Rather than storing the password in the db, I generally store a cryptographic hash (md5 or the like) of it. That way, in the event that I screw up and there is some way to get my web site code to divulge data from the table with user data in it an attacker would still have to mount a dictionary attack on the passwords they found.

That doesn't do anything about sniffing, of course, and you'd have to either use https (what I do) or have some client-side scripting involved in the authentication (I've thought about it, and as soon as I have a text-mode browser with that much Ecmascript support I'll start doing it.) to protect against that. But it's one more obstacle to a cracker, and n easy one to implement. It's pretty much 2 calls to the md5() function in your scripting language. One on insert/update of passwords, and one on authentication of a password.

Good point dingman - I don't bother with encryption on certain clients because they're just too small a fish to be a target. Besides there's simply nothing there worth getting at except maybe to change the content around.

But now that you mentioned it - how much of a performance hit do you take when implementing encryption?

Sorry about that, I do the same. I was using a very simplistic example. It also depends, sometimes I just leave them in there as is because I really don't care if someone gets in.

Most often though I use md5().

Assessing how much damage someone could do to you and how likely they are to try does make a lot of sense. Heroic security measures aren't worth it for a lot of sites. I use password hashes all the time because I find it so easy to implement that there's no point in *not* doing it.

SSL I use less often, for two reasons. First, it's a bit of a hassle to set it up.

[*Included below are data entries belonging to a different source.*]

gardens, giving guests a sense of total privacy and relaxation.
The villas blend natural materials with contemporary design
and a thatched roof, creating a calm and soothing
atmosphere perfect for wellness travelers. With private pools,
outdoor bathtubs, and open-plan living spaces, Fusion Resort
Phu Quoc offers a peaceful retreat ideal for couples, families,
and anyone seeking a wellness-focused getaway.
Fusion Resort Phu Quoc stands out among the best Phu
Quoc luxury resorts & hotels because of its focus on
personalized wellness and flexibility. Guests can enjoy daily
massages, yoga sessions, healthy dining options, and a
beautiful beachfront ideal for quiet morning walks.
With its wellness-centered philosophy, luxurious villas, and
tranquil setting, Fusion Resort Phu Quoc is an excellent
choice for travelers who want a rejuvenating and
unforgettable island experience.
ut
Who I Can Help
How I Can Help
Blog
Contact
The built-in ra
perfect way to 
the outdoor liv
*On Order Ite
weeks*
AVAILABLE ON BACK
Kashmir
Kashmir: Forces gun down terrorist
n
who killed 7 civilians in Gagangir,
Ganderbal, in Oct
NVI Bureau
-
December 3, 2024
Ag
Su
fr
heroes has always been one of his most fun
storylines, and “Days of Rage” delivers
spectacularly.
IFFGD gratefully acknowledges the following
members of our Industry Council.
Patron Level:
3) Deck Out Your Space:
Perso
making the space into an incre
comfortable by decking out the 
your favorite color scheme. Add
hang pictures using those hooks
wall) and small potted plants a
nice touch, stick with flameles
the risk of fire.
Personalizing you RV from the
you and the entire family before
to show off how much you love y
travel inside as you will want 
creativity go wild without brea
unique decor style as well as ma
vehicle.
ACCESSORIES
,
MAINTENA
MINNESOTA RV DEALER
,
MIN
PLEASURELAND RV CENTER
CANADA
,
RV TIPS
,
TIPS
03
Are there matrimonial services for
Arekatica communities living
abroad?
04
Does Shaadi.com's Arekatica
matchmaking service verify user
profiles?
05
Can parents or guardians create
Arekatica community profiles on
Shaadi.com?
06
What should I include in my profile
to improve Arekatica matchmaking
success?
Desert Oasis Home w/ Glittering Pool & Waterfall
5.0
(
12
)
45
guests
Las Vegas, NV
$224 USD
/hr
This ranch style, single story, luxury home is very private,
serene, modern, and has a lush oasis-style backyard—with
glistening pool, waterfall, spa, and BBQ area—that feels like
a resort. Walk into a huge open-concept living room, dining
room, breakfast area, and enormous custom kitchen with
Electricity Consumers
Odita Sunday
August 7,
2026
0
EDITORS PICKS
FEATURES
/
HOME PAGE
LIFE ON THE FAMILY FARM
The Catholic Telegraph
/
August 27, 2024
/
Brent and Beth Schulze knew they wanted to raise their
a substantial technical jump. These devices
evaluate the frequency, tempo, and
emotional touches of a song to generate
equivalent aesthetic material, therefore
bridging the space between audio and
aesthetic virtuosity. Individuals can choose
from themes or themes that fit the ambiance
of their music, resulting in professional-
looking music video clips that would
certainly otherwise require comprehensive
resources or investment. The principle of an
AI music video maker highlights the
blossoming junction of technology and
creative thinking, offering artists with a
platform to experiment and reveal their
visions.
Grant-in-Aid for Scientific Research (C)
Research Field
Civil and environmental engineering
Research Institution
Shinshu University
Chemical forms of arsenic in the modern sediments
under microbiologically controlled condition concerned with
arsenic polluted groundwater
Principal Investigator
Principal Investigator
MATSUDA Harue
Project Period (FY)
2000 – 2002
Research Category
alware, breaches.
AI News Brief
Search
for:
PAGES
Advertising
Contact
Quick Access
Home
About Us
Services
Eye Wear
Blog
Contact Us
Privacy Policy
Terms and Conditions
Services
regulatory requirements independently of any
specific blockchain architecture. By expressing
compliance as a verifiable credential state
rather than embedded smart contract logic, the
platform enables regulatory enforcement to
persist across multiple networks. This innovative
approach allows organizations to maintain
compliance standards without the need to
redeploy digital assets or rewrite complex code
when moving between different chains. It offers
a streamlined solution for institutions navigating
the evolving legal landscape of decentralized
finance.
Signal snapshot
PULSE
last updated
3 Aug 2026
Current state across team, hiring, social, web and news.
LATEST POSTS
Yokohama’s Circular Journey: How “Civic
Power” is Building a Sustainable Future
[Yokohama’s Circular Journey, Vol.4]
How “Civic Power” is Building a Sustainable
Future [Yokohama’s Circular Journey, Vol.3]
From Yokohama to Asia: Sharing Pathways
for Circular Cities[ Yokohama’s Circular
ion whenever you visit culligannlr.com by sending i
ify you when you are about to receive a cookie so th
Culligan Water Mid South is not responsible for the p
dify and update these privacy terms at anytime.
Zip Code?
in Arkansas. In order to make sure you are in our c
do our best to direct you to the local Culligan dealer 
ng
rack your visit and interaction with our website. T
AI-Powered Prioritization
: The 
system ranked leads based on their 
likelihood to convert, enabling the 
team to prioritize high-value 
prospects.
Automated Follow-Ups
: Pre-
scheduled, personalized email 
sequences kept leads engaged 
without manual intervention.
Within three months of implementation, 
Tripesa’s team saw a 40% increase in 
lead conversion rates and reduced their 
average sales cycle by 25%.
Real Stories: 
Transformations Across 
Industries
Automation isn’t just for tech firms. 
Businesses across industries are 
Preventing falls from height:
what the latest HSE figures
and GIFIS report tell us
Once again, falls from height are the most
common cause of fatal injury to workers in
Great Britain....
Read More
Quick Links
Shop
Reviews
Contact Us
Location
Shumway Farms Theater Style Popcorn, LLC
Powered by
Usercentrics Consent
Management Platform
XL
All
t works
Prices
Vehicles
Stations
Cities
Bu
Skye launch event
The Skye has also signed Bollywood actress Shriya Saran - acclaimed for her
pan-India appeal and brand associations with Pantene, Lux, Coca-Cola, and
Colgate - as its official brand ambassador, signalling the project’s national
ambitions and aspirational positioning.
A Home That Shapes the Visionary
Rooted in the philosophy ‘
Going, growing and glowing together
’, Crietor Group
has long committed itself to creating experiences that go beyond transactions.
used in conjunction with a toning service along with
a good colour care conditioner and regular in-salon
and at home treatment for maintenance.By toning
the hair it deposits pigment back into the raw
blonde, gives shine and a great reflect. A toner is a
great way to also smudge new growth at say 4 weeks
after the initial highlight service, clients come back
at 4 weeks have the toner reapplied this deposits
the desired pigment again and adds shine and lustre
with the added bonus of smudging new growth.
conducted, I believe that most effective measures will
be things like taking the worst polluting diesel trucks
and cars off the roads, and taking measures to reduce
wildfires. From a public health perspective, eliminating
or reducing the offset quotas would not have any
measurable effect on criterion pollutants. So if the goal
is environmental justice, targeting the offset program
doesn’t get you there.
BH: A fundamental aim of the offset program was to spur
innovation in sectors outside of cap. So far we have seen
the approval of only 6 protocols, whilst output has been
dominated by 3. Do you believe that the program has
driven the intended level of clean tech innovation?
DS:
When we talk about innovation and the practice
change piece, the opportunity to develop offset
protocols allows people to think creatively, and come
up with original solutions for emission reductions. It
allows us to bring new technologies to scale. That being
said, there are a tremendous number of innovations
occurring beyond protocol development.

Second, for most of the stuff I've done so far the cost of a certificate is prohibitive. I roll my own regularly, but browsers tend to complain about that, and your average user doesn't know enough about the operation of SSL to know what the warning means. I think users are in most cases going to feel better about an insecure site that doesn't trigger a warning from their browser than a secure one that does.

As for overhead in encryption, I really don't know how it stacks up. I tend to write *very* light-weight pages, and have a small enough user community right now that it hasn't been an issue. My guess would be that it works best if you have sticky visitors and use persistent connections, so as to avoid repeating the connection overhead, which is significantly higher for an encrypted connection than an unencrypted one. That's just a guess, though.

Thanks one and all. I have just solved the problem using the user name as a common link and sessions on each page to make sure that the user remains consistent.

The people I am doing this for want the site hosted on SSL. This will be a first for me, does this give any particular problems and is it worth it? The data is sensitive but not not in monetary terms. I really don't think that ssl is justified but they have seen the "padlock" and think that is the answer to everything!

My bias is always toward the more paranoid side of reasonable security precautions. If they want to use SSL, it's relatively easy to set up and the cert probably costs less than a few hours of your time.

If security was highly important, there would of course be other things to worry about and the problem would be getting across to the client that the padlock has a very narrow meaning. If it'll make them happy, though, I don't see any harm in letting them have the padlock.